Ombudsman Bentuk Majelis Etik Periksa Dugaan Korupsi Hery Susanto

Ombudsman Bentuk Majelis Etik Periksa Dugaan Korupsi Hery Susanto

Lembaga Ombudsman Republik Indonesia resmi membentuk Majelis Etik untuk mengusut dugaan pelanggaran kode etik oleh Ketua nonaktif Hery Susanto yang terlibat kasus korupsi nikel. Pembentukan tim pemeriksa ini diumumkan pada Jumat (8/5/2026) di kantor Ombudsman, Jakarta, sebagai respons atas penetapan tersangka terhadap Hery oleh Kejaksaan Agung.

Wakil Ketua Ombudsman Rahmadi Indra Tektona menjelaskan bahwa dasar hukum pembentukan tim ini tertuang dalam Keputusan Ketua ORI nomor 73 tahun 2026. Sebagaimana dilansir dari Nasional, majelis ini akan mengawal pemeriksaan etik terhadap Hery untuk masa jabatan 2026-2031.

"Lembaga secara resmi telah membentuk Majelis Etik yang telah ditetapkan melalui keputusan Ketua ORI nomor 73 tahun 2026 tentang pembentukan Majelis Etik dalam rangka pemeriksaan Dugaan Pelanggaran Kode Etik Ketua Ombudsman Republik Indonesia periode 2026-2031, Hery Susanto," kata Wakil Ketua Ombudsman Rahmadi Indra Tektona.

Tim tersebut terdiri dari lima orang yang berasal dari internal lembaga dan pakar eksternal. Unsur internal diisi oleh Maneger Nasution serta Partono Samino, sedangkan pihak eksternal melibatkan Bagir Manan, Jimly Asshiddiqie, dan Siti Zuhro.

"Langkah ini merupakan manifestasi dan tekat kuat kami untuk terus menegakkan kode etik, kode perilaku bagi seluruh insan ombudsman tanpa terkecuali," ujar Rahmadi.

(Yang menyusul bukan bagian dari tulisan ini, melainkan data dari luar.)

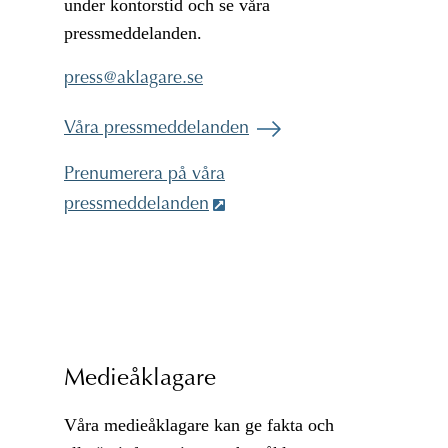
under kontorstid och se våra
pressmeddelanden.
@
Våra pressmeddelanden
Prenumerera på våra
pressmeddelanden
Medieåklagare
Våra medieåklagare kan ge fakta och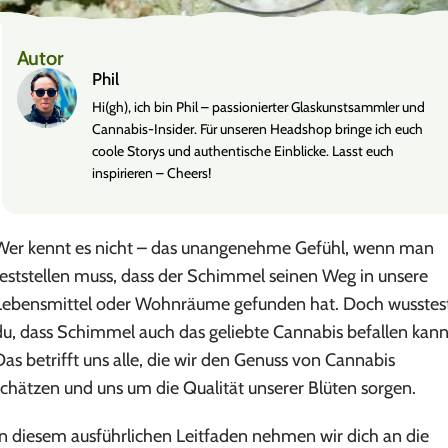
Autor
Phil
Hi(gh), ich bin Phil – passionierter Glaskunstsammler und
Cannabis-Insider. Für unseren Headshop bringe ich euch
coole Storys und authentische Einblicke. Lasst euch
inspirieren – Cheers!
Wer kennt es nicht – das unangenehme Gefühl, wenn man
feststellen muss, dass der Schimmel seinen Weg in unsere
Lebensmittel oder Wohnräume gefunden hat. Doch wusstes
du, dass Schimmel auch das geliebte Cannabis befallen kan
Das betrifft uns alle, die wir den Genuss von Cannabis
schätzen und uns um die Qualität unserer Blüten sorgen.
In diesem ausführlichen Leitfaden nehmen wir dich an die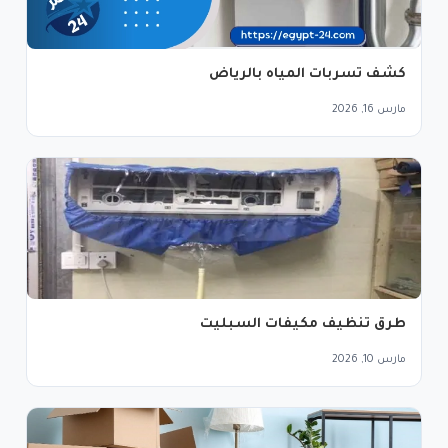
كشف تسربات المياه بالرياض
مارس 16, 2026
طرق تنظيف مكيفات السبليت
مارس 10, 2026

Anggota Majelis Etik Jimly Asshiddiqie menyatakan bahwa pihaknya memiliki waktu kerja selama satu bulan untuk menentukan status pelanggaran. Proses pemeriksaan direncanakan mencakup pemanggilan saksi-saksi kunci serta peninjauan kembali proses seleksi di masa lalu.

"Semua akan kami dengarkan kemudian pihak yang punya kepentingan, mungkin juga dari Kejaksaan, juga misalnya Pansel. Sebelumnya ada Pansel dan proses seleksi di DPR, maka kita juga akan mendengar berbagai pihak yang ada kaitan seperlunya," kata Jimly.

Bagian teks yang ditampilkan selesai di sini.